I would like to change my mind, and the way to do that was to ask you to show where my beliefs are wrong, to debunk my beliefs. For years I believed sex is determined by all sex characteristics including secondary sex characteristics such as facial hair, breasts, etc and that sex is bimodal, a spectrum. These tweets posted by a scientist explain why they and other scientists believe sex is a bimodal distribution; https://twitter.com/ScienceVet2/status/1035246030500061184
And this article explains why sex is bimodal; https://whyevolutionistrue.com/2018/10/28/sex-in-humans-may-not-be-binary-but-its-surely-bimodal/
In order to change my mind, I need answers to the following questions.
Question number 1 , this is more so a question about other species, not humans, and why I'm asking GC is because whenever I ask about other species on science subreddits, I get answers from TRAs. So if any GC here is knowledgeable on the topic of biology and whether or not sex is binary in other sexually reproducing species I would appreciate if you answered this question, why is sex a binary and not bimodal in all sexually reproducing species?
In other sexually reproducing species, hermaphrodites that produce both sperm and egg show that the experience of sex is not binary, the options for an individual organisms sex are not limited to 'male' or 'female', and can be something else such as a hermaphrodite that is not male or female, and produces both egg and sperm. A binary system does not mean "two"; or "both" it means a system in which there are two options, an either/or situation.
Hermaphrodites introduce a scenario where the options are "either/or" and "both/neither", that means by definition sex is no longer a binary system in other species because there is a third option of expressing sex through producing both sperm and egg ... Why don't hermaphrodites show that in other sexually reproducing species sex is not a binary?
Question number 2 , Why isn't someone less of a male or less of a female if they can not produce sperm or egg, have removed all genitalia in surgery, have big or small breasts, have less or more body and facial hair, etc?
When we say sex is bimodal and a spectrum, we mean a female that can not produce eggs, has removed all female genitalia in surgery, has small breasts, has more body and facial hair etc. is less of a female than a female that can produce eggs, has all female genitalia, has big breasts, has less body and facial hair etc.
Same goes for males, we mean a male that can not produce sperm, has removed all male genitalia in surgery, has big breasts, has less body and facial hair etc. is less of a male than a male that can produce sperm, has all male genitalia, has small breasts, has more body and facial hair etc.
When we say sex is bimodal, we mean there is a male side and there is a female side in the bimodal distribution, we mean that one becomes a trans female if they have changed their secondary and/or primary sex characteristics via hormones and/or surgery to be on the female side of the bimodal distribution, and that one becomes a trans male if they have changed their secondary and/or primary sex characteristics via hormones and/or surgery to be on the male side of the bimodal distribution
Why are those statements false? Why is sex not a bimodal distribution? Are there any biologists here or in other places that have explained why sex is not bimodal and is a binary across all sexually reproducing species?

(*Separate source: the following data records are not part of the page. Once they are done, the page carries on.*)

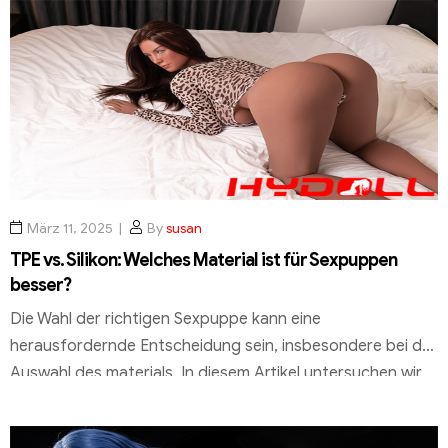
verwendet wird, um ein realistisches Berührungserlebnis
zu bieten. Wir werden die anatomischen Details dieser
faszinierenden Produkte untersuchen, um den Lesern ein
umfassendes Verständnis der […]
März 11, 2025
By
susan
TPE vs. Silikon: Welches Material ist für Sexpuppen
besser?
Die Wahl der richtigen Sexpuppe kann eine
herausfordernde Entscheidung sein, insbesondere bei der
Auswahl des materials. In diesem Artikel untersuchen wir
die Unterschiede zwischen TPE Sexpuppen und Silikon
Sexpuppen. Dabei beleuchten wir die Eigenschaften und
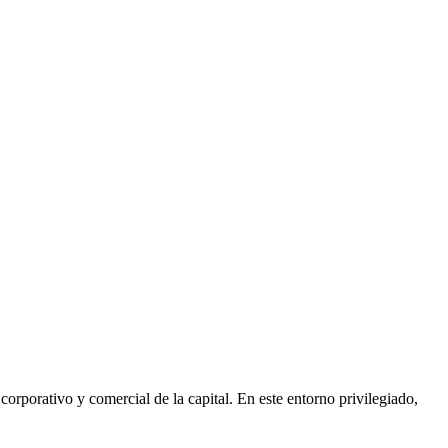
rporativo y comercial de la capital. En este entorno privilegiado,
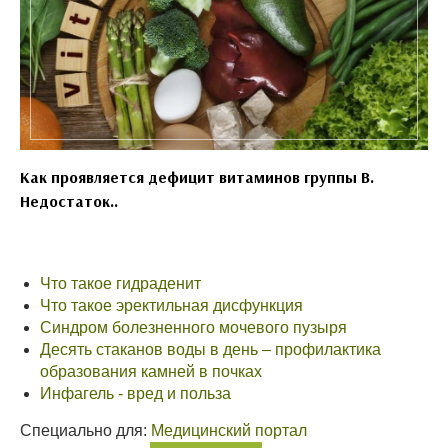
Как проявляется дефицит витаминов группы B.
Недостаток..
Что такое гидраденит
Что такое эректильная дисфункция
Синдром болезненного мочевого пузыря
Десять стаканов воды в день – профилактика
образования камней в почках
Инфагель - вред и польза
Специально для:
Медицинский портал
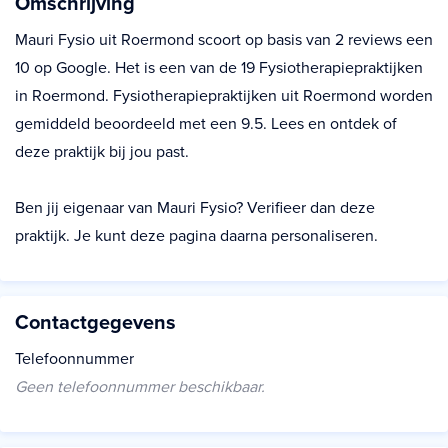
Omschrijving
Mauri Fysio uit Roermond scoort op basis van 2 reviews een
10 op Google. Het is een van de 19 Fysiotherapiepraktijken
in Roermond. Fysiotherapiepraktijken uit Roermond worden
gemiddeld beoordeeld met een 9.5. Lees en ontdek of
deze praktijk bij jou past.
Ben jij eigenaar van Mauri Fysio? Verifieer dan deze
praktijk. Je kunt deze pagina daarna personaliseren.
Contactgegevens
Telefoonnummer
Geen telefoonnummer beschikbaar.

Question number 3 Saying that sperm = man and egg = woman is a pretty wobbly position. If we were to make a similar argument about other classifications, it would be: Backbone (the feature) = mammal (the category). Except that isn't true. Any number of vertebrates could have backbones, and so the presence of a backbone does not indicate one is a mammal.
Now we can flip this to category/feature and say woman = egg or man = sperm. Except that also isn't true. Post-menopausal women do not produce eggs.
In one scenario, imagine a woman or man removes all genitalia in surgery, they have no genitalia left anymore, they can not produce sperm or egg, how come they are not less of their sex for losing those abilities and are not of a different sex category after the removal of all genitalia?
So then it seems "those that produce eggs are women" or "those that produce sperm are men" is incorrect, as one does not need to have/produce eggs to be a woman or have/produce sperm to be a man.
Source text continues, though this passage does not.